[Excerpts from a dataset]

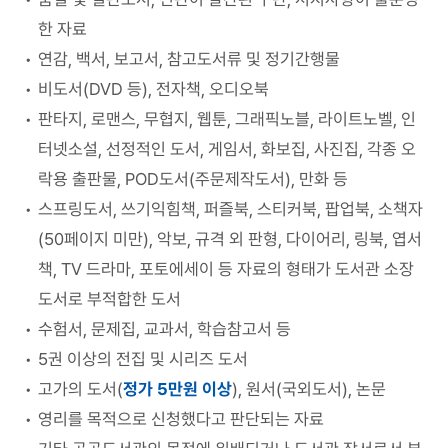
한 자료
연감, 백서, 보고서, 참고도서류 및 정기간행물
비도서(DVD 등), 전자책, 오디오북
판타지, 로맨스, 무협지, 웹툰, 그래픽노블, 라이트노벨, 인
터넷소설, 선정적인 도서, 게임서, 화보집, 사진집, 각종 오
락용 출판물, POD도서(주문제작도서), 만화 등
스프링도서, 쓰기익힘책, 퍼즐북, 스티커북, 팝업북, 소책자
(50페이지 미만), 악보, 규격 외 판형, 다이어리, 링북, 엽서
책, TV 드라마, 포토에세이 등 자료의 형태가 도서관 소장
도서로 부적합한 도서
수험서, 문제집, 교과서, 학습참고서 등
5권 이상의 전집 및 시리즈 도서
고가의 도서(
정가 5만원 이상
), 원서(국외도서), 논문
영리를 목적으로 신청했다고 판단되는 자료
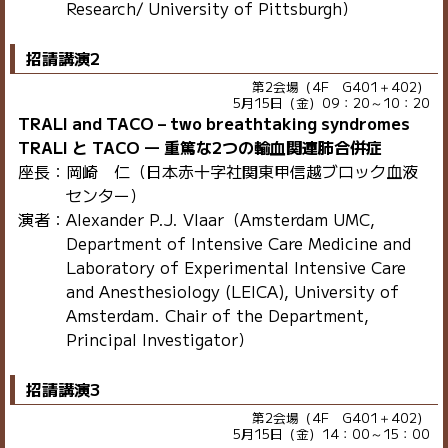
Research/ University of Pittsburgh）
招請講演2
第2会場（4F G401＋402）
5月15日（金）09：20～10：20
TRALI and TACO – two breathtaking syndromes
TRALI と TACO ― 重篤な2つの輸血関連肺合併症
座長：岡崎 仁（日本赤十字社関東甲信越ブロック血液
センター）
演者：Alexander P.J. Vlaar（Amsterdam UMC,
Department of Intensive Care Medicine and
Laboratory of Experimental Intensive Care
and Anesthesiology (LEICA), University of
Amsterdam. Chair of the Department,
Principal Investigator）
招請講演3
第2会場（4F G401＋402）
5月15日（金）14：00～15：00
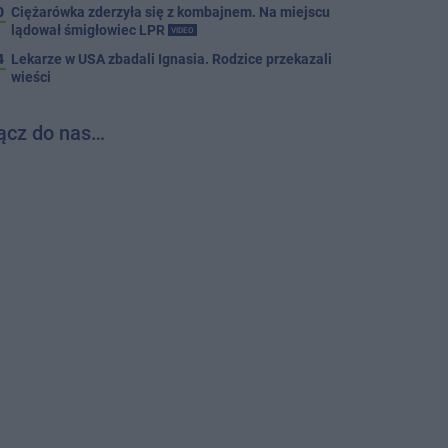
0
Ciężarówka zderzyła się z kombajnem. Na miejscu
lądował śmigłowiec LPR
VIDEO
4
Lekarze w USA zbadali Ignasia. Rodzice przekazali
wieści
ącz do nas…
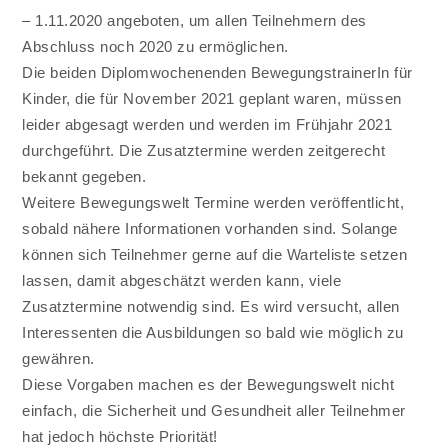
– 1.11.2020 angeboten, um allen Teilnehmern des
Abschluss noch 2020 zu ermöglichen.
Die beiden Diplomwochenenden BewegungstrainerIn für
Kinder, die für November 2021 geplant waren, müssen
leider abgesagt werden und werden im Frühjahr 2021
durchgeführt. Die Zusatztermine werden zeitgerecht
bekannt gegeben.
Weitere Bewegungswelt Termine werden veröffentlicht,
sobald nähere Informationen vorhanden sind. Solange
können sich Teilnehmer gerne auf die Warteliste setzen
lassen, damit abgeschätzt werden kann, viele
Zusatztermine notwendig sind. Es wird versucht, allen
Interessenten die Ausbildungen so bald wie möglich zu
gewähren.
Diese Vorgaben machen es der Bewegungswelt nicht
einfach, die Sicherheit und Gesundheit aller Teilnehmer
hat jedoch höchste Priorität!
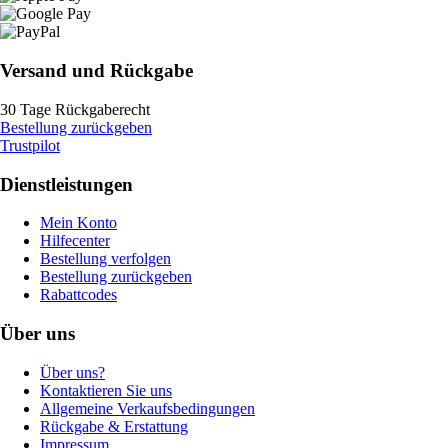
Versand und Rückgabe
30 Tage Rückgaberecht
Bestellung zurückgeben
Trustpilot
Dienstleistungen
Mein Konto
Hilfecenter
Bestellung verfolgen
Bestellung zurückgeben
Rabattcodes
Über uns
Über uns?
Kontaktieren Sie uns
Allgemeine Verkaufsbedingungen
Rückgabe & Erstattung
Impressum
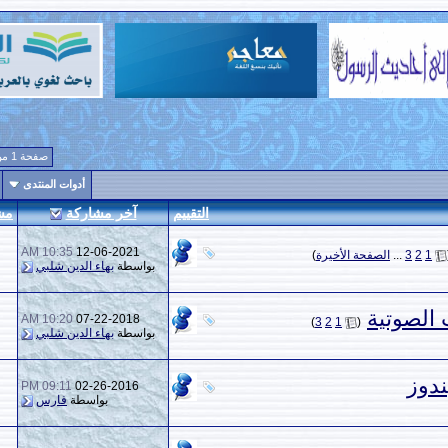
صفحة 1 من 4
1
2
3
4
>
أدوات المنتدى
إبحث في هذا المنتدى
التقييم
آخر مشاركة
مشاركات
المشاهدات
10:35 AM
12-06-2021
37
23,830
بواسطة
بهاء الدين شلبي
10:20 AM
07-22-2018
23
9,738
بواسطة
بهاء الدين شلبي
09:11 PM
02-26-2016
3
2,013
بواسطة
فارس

## Problem
In the entries above, count each line containing the word "TACO" and reply with only the count.

## Response to the exercise
2